Scott Berkun, The Myths of Innovation (O’Reilly 2007) at 7, attacks the myth that innovation has a methodology. One reason we can’t follow a recipe to be creative is that we can’t take an objective view. “The problem is that we’re biased by what we can’t see.” We rarely see, as general counsel, when other’s management efforts fail.

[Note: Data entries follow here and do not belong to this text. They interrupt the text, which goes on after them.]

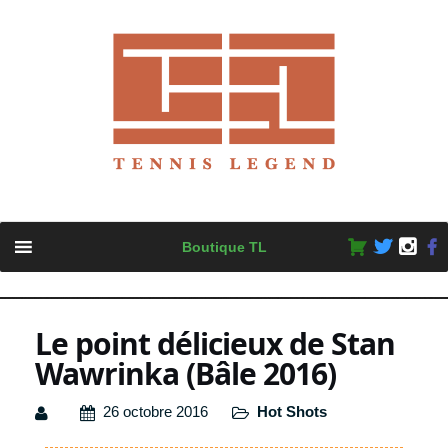
Skip
Boutique TL
to
content
Le point délicieux de Stan
Wawrinka (Bâle 2016)
26 octobre 2016
Hot Shots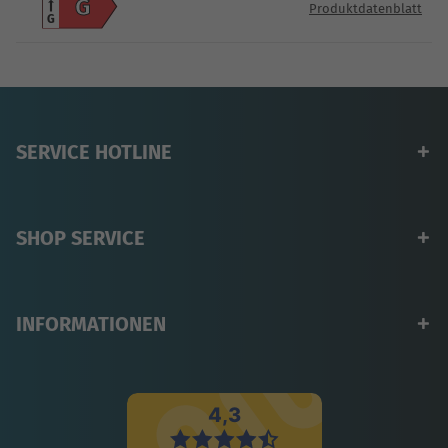
G
Produktdatenblatt
G
SERVICE HOTLINE
SHOP SERVICE
INFORMATIONEN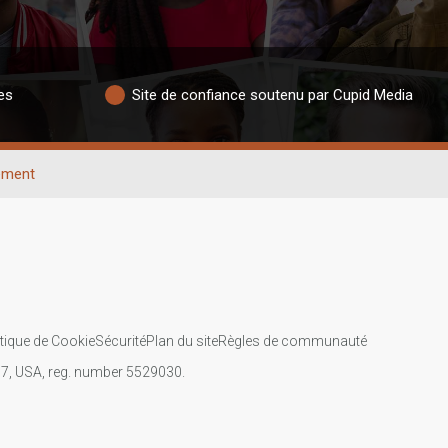
es
Site de confiance soutenu par Cupid Media
ement
itique de Cookie
Sécurité
Plan du site
Règles de communauté
107, USA, reg. number 5529030.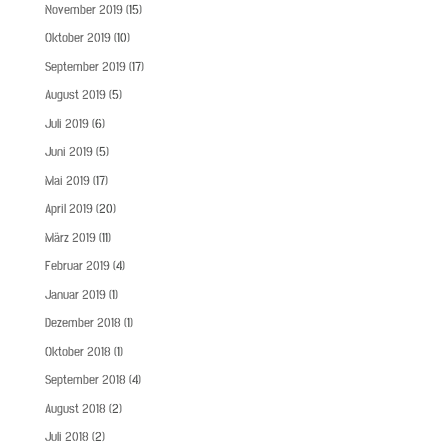
November 2019
(15)
Oktober 2019
(10)
September 2019
(17)
August 2019
(5)
Juli 2019
(6)
Juni 2019
(5)
Mai 2019
(17)
April 2019
(20)
März 2019
(11)
Februar 2019
(4)
Januar 2019
(1)
Dezember 2018
(1)
Oktober 2018
(1)
September 2018
(4)
August 2018
(2)
Juli 2018
(2)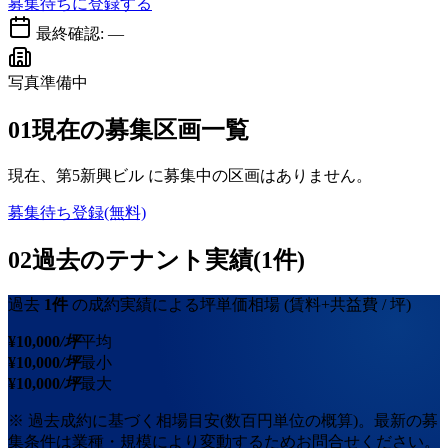
募集待ちに登録する
最終確認:
—
写真準備中
01
現在の募集区画一覧
現在、
第5新興ビル
に募集中の区画はありません。
募集待ち登録(無料)
02
過去のテナント実績(1件)
過去
1
件
の成約実績による坪単価相場
(賃料+共益費 / 坪)
¥
10,000
/坪
平均
¥
10,000
/坪
最小
¥
10,000
/坪
最大
※ 過去成約に基づく相場目安(数百円単位の概算)。最新の募
集条件は業種・規模により変動するためお問合せください。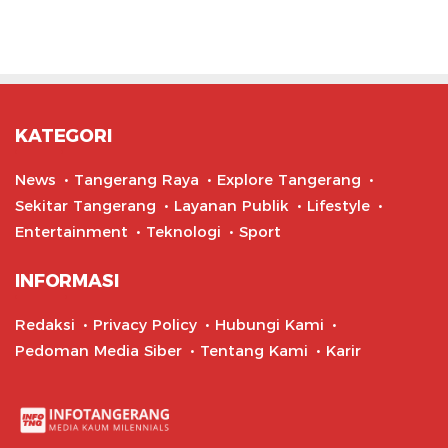
KATEGORI
News
Tangerang Raya
Explore Tangerang
Sekitar Tangerang
Layanan Publik
Lifestyle
Entertainment
Teknologi
Sport
INFORMASI
Redaksi
Privacy Policy
Hubungi Kami
Pedoman Media Siber
Tentang Kami
Karir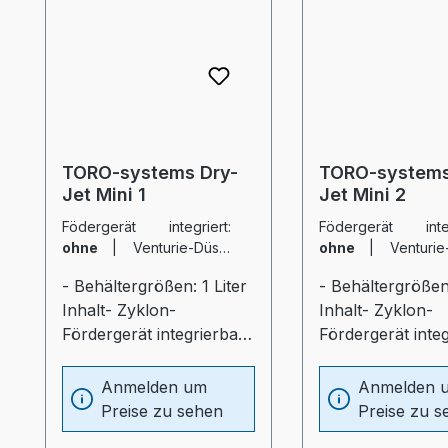
TORO-systems Dry-
TORO-systems
Jet Mini 1
Jet Mini 2
Födergerät integriert:
Födergerät integ
ohne
|
Venturie-Düse:
ohne
|
Venturie
ohne
|
ohn
- Behältergrößen: 1 Liter
- Behältergrößen:
Verschiebeschlitten:
Verschiebeschlitten
Inhalt- Zyklon-
Inhalt- Zyklon-
ohne
ohne
Fördergerät integrierbar
Fördergerät inte
(optional)-
(optional)-
Schiebeführung für
Schiebeführung 
Anmelden um
Anmelden 
unterschiedlichste
unterschiedlichs
Preise zu sehen
Preise zu s
Verarbeitungsmaschinen
Verarbeitungsma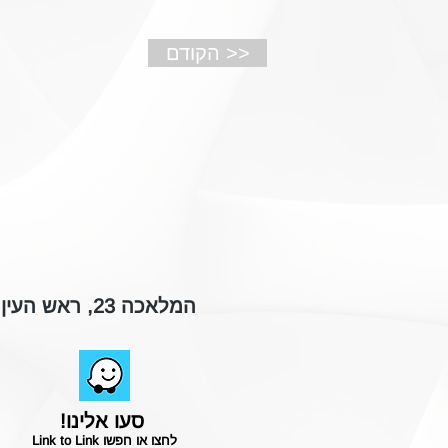
הקודם >>
המלאכה 23, ראש העין
סעו אלינו!
לחצו או חפשו Link to Link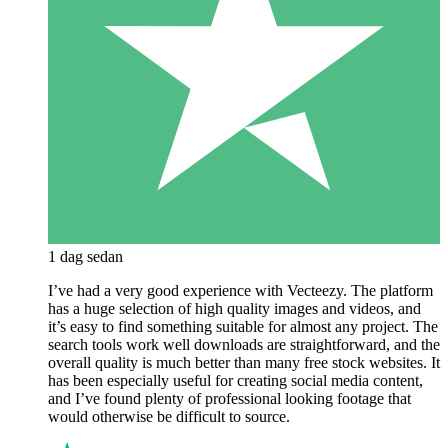
1 dag sedan
I’ve had a very good experience with Vecteezy. The platform
has a huge selection of high quality images and videos, and
it’s easy to find something suitable for almost any project. The
search tools work well downloads are straightforward, and the
overall quality is much better than many free stock websites. It
has been especially useful for creating social media content,
and I’ve found plenty of professional looking footage that
would otherwise be difficult to source.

Put more generally, missteps happen when someone draws a conclusion too broad for the data set to support, such as when the data itself was pre-selected and partial. Unwittingly, we pay too much attention to winners and not enough to also-rans, we reason back only from the subset of successful examples, and therefore we succumb to survivor bias (See my post of April 2, 2005: the survivor bias; Jan. 14, 2007: Whig history; March 20 2007: poor statistical results if data drawn from a selective pool; and Sept. 1, 2008: we reason back from successful examples only.).

Survivor bias has analogies to trend-spotting, where one or two instances of publicized actions are magnified into a ground swell of change. Salience creates a variant of survivor bias in that we pay disproportionate attention to the departments profiled in adulatory trade journals.

Survivor bias also relates to publicity by law departments. If the general counsel frowns on public exposure of the law department’s managerial prowess, the world will never know (See my post of Dec. 31, 2010: some law departments do not share their experiences with offshoring lest they lose a competitive advantage; and Jan. 12, 2011: Pfizer’s blast of publicity.).